The usability of circuit connections has been significantly improved, making it easier to connect domain features — for example, to connect the Electric Currents or Magnetic Fields interface to the Electrical Circuit interface — using the Terminal and Coil features. Automated functionality now handles the process of completing circuit connections when a domain or boundary feature is linked to an electrical circuit. Additionally, circuit import and export capabilities are now accessible through the COMSOL API for use with Java, enabling apps, model methods, or add-ins to retrieve or export circuits automatically. This is especially useful for lumped circuit extraction, where circuits are generated based on lumped resistance, capacitance, and inductance matrices derived from finite element models. The following tutorial models highlight these new improvements:

The COMSOL Multiphysics UI showing the Model Builder with the Terminal node highlighted, the corresponding Settings window, an IGBT module in the Graphics window, and the Add Electrical Circuit Connection window.
The Terminal and Coil features now include an Add Electrical Circuit Connection button, making it easier to set up circuit-connected systems.

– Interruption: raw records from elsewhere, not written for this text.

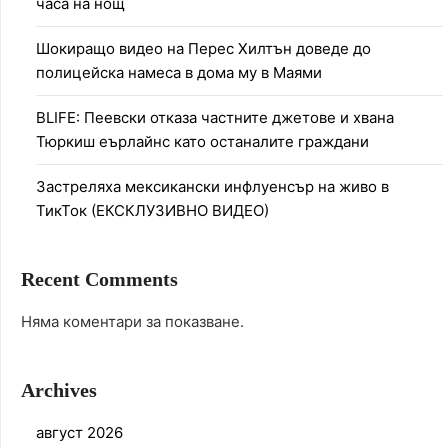
часа на нощ
Шокиращо видео на Перес Хилтън доведе до
полицейска намеса в дома му в Маями
BLIFE: Пеевски отказа частните джетове и хвана
Тюркиш еърлайнс като останалите граждани
Застреляха мексикански инфлуенсър на живо в
ТикТок (ЕКСКЛУЗИВНО ВИДЕО)
Recent Comments
Няма коментари за показване.
Archives
август 2026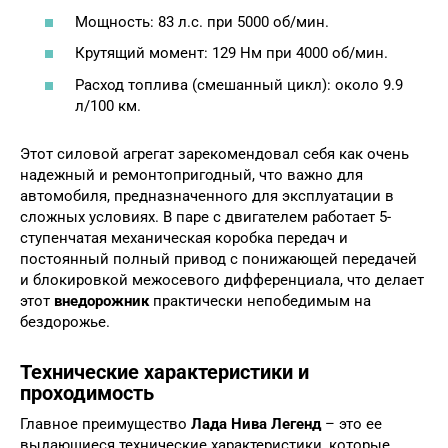
Мощность: 83 л.с. при 5000 об/мин.
Крутящий момент: 129 Нм при 4000 об/мин.
Расход топлива (смешанный цикл): около 9.9
л/100 км.
Этот силовой агрегат зарекомендовал себя как очень
надежный и ремонтопригодный, что важно для
автомобиля, предназначенного для эксплуатации в
сложных условиях. В паре с двигателем работает 5-
ступенчатая механическая коробка передач и
постоянный полный привод с понижающей передачей
и блокировкой межосевого дифференциала, что делает
этот
внедорожник
практически непобедимым на
бездорожье.
Технические характеристики и
проходимость
Главное преимущество
Лада Нива Легенд
– это ее
выдающиеся технические характеристики, которые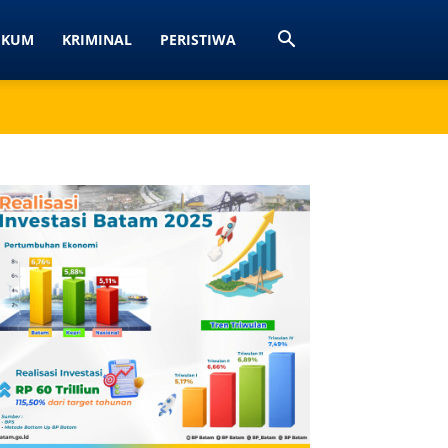
UKUM
KRIMINAL
PERISTIWA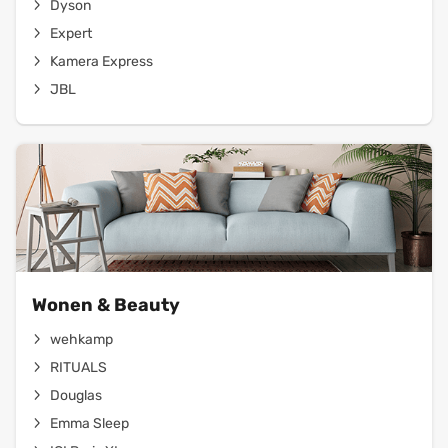
Dyson
Expert
Kamera Express
JBL
Wonen & Beauty
wehkamp
RITUALS
Douglas
Emma Sleep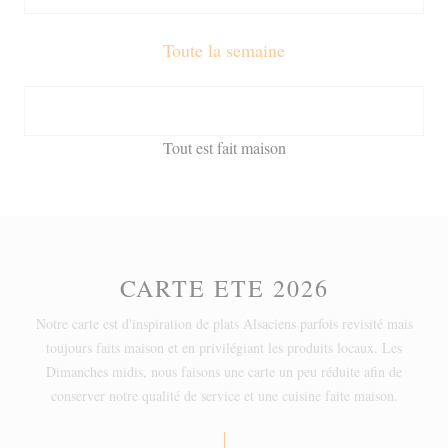
Toute la semaine
Tout est fait maison
CARTE ETE 2026
Notre carte est d'inspiration de plats Alsaciens parfois revisité mais
toujours faits maison et en privilégiant les produits locaux. Les
Dimanches midis, nous faisons une carte un peu réduite afin de
conserver notre qualité de service et une cuisine faite maison.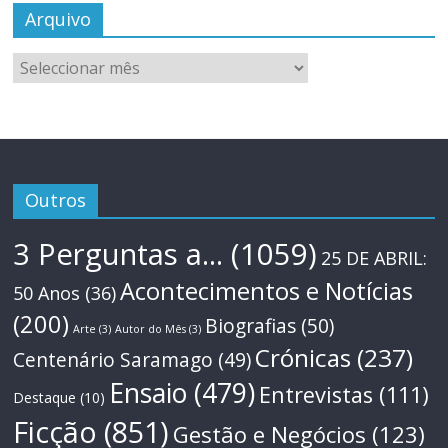
Arquivo
Arquivo
Outros
3 Perguntas a...
(1059)
25 DE ABRIL:
Acontecimentos e Notícias
50 Anos
(36)
(200)
Biografias
(50)
Arte
(3)
Autor do Mês
(3)
Crónicas
(237)
Centenário Saramago
(49)
Ensaio
(479)
Entrevistas
(111)
Destaque
(10)
Ficção
(851)
Gestão e Negócios
(123)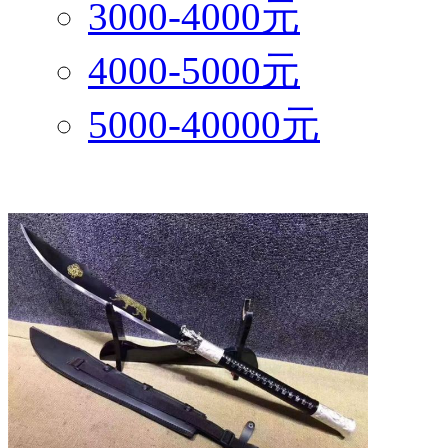
3000-4000元
4000-5000元
5000-40000元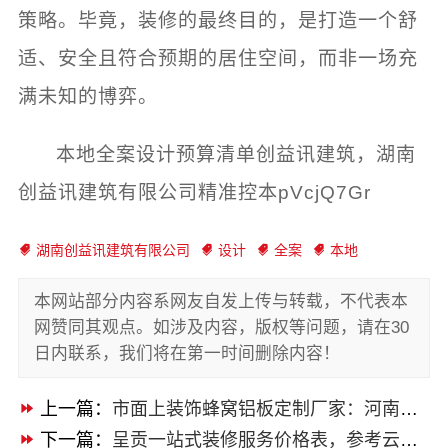
策略。毕竟，装修的最终目的，是打造一个舒
适、安全且符合预期的居住空间，而非一场充
满未知的博弈。
本地全案设计预算清单创益讯建筑，湖南
创益讯建筑有限公司精准控本pVcjQ7Gr
湖南创益讯建筑有限公司
设计
全案
本地
本网站部分内容系网友自发上传与转载，不代表本
网赞同其观点。如涉及内容，版权等问题，请在30
日内联系，我们将在第一时间删除内容！
上一篇：
市面上装饰蜂窝铝板定制厂家：河南锦玺新材料
下一篇：
呈贡一站式装修服务价格表，参考云南至高新型建材有限公司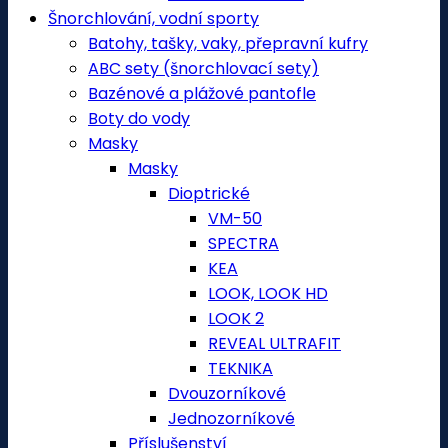
Šnorchlování, vodní sporty
Batohy, tašky, vaky, přepravní kufry
ABC sety (šnorchlovací sety)
Bazénové a plážové pantofle
Boty do vody
Masky
Masky
Dioptrické
VM-50
SPECTRA
KEA
LOOK, LOOK HD
LOOK 2
REVEAL ULTRAFIT
TEKNIKA
Dvouzorníkové
Jednozorníkové
Příslušenství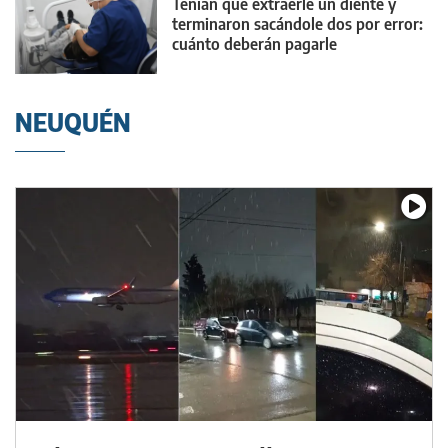
Tenían que extraerle un diente y
terminaron sacándole dos por error:
cuánto deberán pagarle
NEUQUÉN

New Electromechanics Multiphysics Interfaces

The new Electromechanics, Shell and Electromechanics, Membrane interfaces simplify modeling the deformation of thin structures, such as microphone membranes, influenced by electrostatic forces. These interfaces automatically include the Electromechanics, Boundary multiphysics coupling for seamless integration with shell or membrane elements, and they use the Electrostatics interface to model the electric field. Demonstrated in the Brüel & Kjær 4134 Condenser Microphone and Axisymmetric Condenser Microphone tutorial models, these interfaces also require the Structural Mechanics Module.

The COMSOL Multiphysics UI showing the Model Builder with the Electromechanics, Boundary node highlighted, the corresponding Settings window, and a microphone model in the Graphics window.
The new Electromechanics, Boundary multiphysics coupling used in the Brüel & Kjær 4134 microphone model for a simplified model setup when coupling the Electrostatics and Membrane interfaces.

New and Updated Models, New App, and New Add-In

COMSOL Multiphysics® version 6.3 brings new and updated models, a new app, and a new add-in to the AC/DC Module.

Permanent Magnet Motor in Steady State

The COMSOL Multiphysics UI showing the Model Builder with the Multiphase Winding node highlighted, the corresponding Settings window, a 2D motor in the Graphics window, and two 1D plots.
The Magnetic Machinery, Rotating, Time Periodic interface solves directly for the steady-state operation while fully including the effects of nonlinear materials and induced currents. In this tutorial model, a distributed wound interior permanent magnet machine is modeled to demonstrate the fundamentals of the time-periodic interface.
Download from the Application Gallery

Piezomagnetic Cell Rover

An antenna model showing the magnetic flux density.
This tutorial shows how to model a miniaturized magnetostrictive antenna developed for use inside living cells. The stress in the antenna, magnetic flux density, current density, and displacement of the tip of the device are investigated at the resonance frequency.
Download from the Application Gallery

B-H Curve Checker App

An app showing a B-H curve with the magnetic flux density on the y-axis and the magnetic field on the x-axis.
Improvements have been made to the B-H Curve Checker app. In particular, the app now supports input data that does not reach all the way to full saturation. The data is augmented assuming that the differential permeability will decrease, eventually settling at the vacuum permeability. This augmentation produces more realistic saturation effects in models with high-flux concentrations.
Download from the Application Gallery

Circuit Extractor Add-In

The COMSOL Multiphysics UI showing the Model Builder with the Circuit Extractor node highlighted, the corresponding Settings window, and a 1D plot in the Graphics window.
The Circuit Extractor add-in enables automated extraction of lumped circuits by analyzing the lumped resistance, capacitance, and inductance matrix retrieved from the finite element model. The resistance networks extracted by the add-in have been updated to better follow the SPICE standard.